Merriam-Webster’s defines food as a material consisting of protein,
carbohydrate, and fat that an organism uses to sustain its vital
processes. Beer’s nutrients and micronutrients—many of which are still
in the process of being studied—make it one of the most ancient and
revered foods on the planet.
But to consider beer as solely a sum of its parts is perhaps to miss
the point. Yes, mankind has sought to feed himself throughout the ages,
and beer was part of that process. But beer serves another, equally
important, purpose.
It made the unknown terrors of the prehistoric world just a little more
bearable. Beer fueled the imagination, as well as the body, and
lubricated the hundreds of small, sometimes stressful interactions that
allowed humans to live in tight communities and become one of the most
successful species on the planet. By that definition, beer is most
definitely a food—it nourishes the body, but also the heart and mind.
The only way a bottle of orange juice would do the same would be if
you let it sit out for a couple of months. The next time we have a
party, I’ll be sure to demonstrate how beer has benefited both my
physical and spiritual prowess. Maybe I’ll do some push-ups. Or just pop
another bottle.
Sidebar 1 /
Is someone on your back about your fondness for a few cold ones? Don’t
worry. We’ve created a quick-reference guide for you. Just tear it out
and hand it over.
Dietary fiber
Put down the Quaker Oats, stat! Beer is made from those same whole
grains that lower blood cholesterol and discourage colon cancer. And the
more alcoholic the beer, the more fiber it contains.
Folate
Not only is beer made from whole grains—those grains have sprouted.
Sprouts are a significant source of vitamins and minerals, particularly
water-soluble B vitamins like riboflavin and niacin. Of these, folate
(folic acid) is probably the most important. Folate deficiency has been
linked to cardiovascular disorders and increased incidence of
Alzheimer’s, as well as colon and cervical cancer.
Silicon
This usually indigestible element can be found
in barley’s husk. The mash process breaks it down and renders it
soluble. Silicon is important for maintaining bone density, and beer
contains an impressive amount of it.
Polyphenols
These molecules have antimicrobial, anticarcinogenic, and antioxidant
properties.

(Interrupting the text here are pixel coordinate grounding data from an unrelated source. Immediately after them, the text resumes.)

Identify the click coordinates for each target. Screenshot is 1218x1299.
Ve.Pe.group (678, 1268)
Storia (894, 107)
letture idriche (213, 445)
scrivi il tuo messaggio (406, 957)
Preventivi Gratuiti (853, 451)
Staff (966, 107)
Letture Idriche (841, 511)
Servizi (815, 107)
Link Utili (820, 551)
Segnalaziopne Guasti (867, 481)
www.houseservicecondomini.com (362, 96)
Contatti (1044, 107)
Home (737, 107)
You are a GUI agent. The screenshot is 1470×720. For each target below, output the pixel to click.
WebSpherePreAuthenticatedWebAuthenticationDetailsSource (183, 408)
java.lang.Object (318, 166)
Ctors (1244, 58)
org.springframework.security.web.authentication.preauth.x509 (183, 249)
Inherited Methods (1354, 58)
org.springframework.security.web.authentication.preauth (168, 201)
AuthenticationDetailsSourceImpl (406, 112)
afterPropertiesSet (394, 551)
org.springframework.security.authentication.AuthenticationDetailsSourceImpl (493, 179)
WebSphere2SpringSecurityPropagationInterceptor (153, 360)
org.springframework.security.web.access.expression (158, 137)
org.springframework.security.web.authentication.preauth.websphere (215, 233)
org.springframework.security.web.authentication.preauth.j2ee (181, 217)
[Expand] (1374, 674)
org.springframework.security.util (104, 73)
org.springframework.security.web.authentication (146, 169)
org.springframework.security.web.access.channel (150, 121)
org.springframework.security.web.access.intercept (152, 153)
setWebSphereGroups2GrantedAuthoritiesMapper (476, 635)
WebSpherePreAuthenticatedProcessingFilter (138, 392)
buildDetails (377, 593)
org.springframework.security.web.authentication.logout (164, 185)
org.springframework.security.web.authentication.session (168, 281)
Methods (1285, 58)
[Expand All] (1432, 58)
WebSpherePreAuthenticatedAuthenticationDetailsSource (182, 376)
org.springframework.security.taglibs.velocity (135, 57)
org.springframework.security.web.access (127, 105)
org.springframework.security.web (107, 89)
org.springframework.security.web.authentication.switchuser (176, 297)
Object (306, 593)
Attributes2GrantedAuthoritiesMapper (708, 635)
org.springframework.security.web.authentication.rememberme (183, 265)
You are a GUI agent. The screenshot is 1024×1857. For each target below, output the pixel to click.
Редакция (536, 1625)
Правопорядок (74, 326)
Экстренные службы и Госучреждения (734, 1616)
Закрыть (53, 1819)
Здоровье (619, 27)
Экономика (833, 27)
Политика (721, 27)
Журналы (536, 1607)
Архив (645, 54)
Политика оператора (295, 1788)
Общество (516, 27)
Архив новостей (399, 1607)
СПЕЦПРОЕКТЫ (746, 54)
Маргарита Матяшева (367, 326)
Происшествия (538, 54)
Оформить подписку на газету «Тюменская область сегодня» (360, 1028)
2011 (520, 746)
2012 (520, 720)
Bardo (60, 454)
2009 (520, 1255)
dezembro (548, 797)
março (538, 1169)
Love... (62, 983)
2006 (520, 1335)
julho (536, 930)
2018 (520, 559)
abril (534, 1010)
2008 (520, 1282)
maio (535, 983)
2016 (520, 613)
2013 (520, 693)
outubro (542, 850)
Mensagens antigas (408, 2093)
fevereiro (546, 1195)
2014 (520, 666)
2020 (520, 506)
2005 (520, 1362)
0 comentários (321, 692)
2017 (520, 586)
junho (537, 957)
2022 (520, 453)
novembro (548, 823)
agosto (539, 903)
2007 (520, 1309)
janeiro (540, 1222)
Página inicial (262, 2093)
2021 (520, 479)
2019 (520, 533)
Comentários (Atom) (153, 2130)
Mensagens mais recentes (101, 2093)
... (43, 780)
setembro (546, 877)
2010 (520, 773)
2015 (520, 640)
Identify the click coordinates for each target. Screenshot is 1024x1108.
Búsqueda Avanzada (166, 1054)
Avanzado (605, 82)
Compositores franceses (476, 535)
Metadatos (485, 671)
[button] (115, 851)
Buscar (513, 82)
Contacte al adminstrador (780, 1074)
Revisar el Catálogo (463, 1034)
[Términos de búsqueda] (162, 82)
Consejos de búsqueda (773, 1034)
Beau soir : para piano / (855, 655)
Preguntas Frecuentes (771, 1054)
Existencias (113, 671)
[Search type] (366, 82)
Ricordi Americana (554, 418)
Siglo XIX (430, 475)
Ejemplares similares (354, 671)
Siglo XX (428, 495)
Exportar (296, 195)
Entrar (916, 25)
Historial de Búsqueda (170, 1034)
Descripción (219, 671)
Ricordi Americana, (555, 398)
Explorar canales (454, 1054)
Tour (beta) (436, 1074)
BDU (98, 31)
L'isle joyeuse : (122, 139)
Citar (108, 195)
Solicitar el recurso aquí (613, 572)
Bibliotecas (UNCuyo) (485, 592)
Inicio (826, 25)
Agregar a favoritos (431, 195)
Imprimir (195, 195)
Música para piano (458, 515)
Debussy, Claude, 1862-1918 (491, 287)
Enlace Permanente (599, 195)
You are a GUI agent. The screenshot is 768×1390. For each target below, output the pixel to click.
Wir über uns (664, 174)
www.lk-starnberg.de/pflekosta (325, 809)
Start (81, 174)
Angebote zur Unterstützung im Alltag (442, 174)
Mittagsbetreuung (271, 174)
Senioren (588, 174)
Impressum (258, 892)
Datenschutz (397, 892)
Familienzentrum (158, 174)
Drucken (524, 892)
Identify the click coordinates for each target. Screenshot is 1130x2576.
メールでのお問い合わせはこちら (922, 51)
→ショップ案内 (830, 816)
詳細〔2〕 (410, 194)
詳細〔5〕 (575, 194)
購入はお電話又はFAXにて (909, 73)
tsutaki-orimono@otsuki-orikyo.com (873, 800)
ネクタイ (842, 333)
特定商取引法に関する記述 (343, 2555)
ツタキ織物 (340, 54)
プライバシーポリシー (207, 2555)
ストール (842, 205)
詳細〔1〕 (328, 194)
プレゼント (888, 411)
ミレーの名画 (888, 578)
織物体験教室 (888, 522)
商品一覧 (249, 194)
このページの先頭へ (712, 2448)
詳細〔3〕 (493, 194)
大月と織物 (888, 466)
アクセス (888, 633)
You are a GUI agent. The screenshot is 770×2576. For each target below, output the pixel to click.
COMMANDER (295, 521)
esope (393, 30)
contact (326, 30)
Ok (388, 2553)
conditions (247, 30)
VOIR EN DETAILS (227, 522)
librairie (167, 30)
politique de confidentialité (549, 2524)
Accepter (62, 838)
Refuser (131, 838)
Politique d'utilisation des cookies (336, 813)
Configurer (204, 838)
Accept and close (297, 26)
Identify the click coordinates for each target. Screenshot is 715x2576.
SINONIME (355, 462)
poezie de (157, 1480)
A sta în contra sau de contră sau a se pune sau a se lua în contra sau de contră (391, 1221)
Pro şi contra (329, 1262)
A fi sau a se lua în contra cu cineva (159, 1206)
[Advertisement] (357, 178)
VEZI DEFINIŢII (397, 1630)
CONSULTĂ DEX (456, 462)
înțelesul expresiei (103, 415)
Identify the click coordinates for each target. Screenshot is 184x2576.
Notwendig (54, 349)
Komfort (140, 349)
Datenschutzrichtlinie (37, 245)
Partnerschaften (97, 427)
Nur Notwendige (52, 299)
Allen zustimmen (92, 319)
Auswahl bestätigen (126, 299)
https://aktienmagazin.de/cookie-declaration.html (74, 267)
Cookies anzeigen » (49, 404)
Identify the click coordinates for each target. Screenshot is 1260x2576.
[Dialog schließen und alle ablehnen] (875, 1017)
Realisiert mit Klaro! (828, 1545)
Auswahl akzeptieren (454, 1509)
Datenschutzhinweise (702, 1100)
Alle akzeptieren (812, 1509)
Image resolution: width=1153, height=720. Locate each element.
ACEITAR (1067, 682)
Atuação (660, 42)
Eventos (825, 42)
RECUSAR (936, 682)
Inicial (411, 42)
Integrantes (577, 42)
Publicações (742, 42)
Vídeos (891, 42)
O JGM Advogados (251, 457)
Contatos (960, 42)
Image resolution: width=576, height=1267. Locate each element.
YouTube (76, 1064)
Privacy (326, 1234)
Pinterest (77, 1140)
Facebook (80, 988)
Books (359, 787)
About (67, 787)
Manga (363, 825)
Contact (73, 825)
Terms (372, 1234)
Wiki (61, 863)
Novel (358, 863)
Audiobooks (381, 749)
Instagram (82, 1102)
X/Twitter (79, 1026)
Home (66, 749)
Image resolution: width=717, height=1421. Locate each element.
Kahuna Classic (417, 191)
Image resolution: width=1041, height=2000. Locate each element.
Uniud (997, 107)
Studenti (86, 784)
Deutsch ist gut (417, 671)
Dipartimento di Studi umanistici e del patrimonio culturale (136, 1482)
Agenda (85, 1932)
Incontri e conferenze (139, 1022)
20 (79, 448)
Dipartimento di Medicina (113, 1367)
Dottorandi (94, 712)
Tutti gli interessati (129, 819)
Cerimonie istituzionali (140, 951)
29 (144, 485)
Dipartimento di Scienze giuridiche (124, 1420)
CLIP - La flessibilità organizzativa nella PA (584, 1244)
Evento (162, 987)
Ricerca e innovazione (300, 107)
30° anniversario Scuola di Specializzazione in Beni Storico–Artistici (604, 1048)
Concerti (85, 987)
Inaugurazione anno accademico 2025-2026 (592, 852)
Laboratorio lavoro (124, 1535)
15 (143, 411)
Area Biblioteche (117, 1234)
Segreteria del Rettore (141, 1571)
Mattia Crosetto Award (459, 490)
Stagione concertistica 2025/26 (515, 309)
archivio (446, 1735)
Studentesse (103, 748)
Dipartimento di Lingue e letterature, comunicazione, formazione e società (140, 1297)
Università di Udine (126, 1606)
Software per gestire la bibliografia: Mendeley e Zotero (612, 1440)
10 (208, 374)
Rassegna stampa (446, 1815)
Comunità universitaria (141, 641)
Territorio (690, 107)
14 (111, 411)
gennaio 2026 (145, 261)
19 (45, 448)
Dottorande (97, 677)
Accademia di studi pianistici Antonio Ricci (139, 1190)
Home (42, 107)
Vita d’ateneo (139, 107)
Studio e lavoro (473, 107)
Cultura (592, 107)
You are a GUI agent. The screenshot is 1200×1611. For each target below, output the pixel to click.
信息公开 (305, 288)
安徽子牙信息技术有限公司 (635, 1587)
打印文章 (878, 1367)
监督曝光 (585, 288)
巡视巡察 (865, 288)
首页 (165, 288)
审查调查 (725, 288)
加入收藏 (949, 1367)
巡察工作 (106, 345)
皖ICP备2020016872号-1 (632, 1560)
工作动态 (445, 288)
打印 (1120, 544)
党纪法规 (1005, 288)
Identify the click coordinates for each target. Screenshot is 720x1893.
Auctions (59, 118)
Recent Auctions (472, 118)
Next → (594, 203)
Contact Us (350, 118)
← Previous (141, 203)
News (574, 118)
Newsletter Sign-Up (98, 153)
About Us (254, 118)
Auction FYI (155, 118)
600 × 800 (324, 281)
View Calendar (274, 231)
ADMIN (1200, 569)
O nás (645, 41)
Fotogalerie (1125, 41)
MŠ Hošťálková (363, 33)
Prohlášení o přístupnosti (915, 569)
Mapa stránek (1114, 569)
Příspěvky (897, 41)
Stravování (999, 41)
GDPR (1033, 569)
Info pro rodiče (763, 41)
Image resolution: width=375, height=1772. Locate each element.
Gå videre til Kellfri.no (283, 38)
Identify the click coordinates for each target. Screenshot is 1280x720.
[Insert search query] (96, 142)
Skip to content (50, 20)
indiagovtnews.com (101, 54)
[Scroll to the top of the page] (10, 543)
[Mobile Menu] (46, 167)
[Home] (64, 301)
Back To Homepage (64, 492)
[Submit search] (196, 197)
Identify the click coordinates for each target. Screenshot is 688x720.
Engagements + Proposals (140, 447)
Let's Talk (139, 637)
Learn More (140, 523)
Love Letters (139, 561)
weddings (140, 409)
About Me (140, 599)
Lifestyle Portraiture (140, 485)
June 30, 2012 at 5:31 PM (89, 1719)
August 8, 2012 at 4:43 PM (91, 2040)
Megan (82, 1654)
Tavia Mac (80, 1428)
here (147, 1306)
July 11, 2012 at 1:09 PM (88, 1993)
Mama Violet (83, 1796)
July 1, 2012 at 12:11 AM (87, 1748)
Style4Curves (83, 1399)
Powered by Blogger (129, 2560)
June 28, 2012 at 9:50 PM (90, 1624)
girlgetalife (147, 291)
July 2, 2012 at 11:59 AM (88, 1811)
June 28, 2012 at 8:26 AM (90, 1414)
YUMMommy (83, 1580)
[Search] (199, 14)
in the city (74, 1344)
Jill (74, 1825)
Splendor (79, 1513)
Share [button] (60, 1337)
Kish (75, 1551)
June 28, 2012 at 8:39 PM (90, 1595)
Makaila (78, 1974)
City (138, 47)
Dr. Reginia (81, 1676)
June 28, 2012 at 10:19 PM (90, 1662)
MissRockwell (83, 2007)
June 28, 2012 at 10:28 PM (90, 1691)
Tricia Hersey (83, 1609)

Guess what plant has a lot of them? Hops do. Time for a
six-pack of double IPA.
Ethanol
Countless books have been written about French people and their
life-affirming, slenderizing, wine-drinking ways. But the same ethanol
that combats atherosclerosis in red wine is present in beer and in about
the same quantity.
Nicotinamide riboside
Earlier this year, scientists discovered that this “miracle molecule”
influences cell metabolism. A preliminary study shows that mice fed
high-NR diets were slimmer, healthier, fitter, and faster than untreated
mice. And this tiny super molecule likes to call your favorite
beverage “home.”
Moderation is key, of course. High concentrations of alcohol make it
difficult for the body to absorb any of these nutrients. But that
doesn’t mean you should put down the bottle for good. New studies come
out every year, and with each one, more of beer’s extraordinary health
benefits come to light. We’re only just beginning to understand why beer
was a venerated beverage in so many cultures for so long.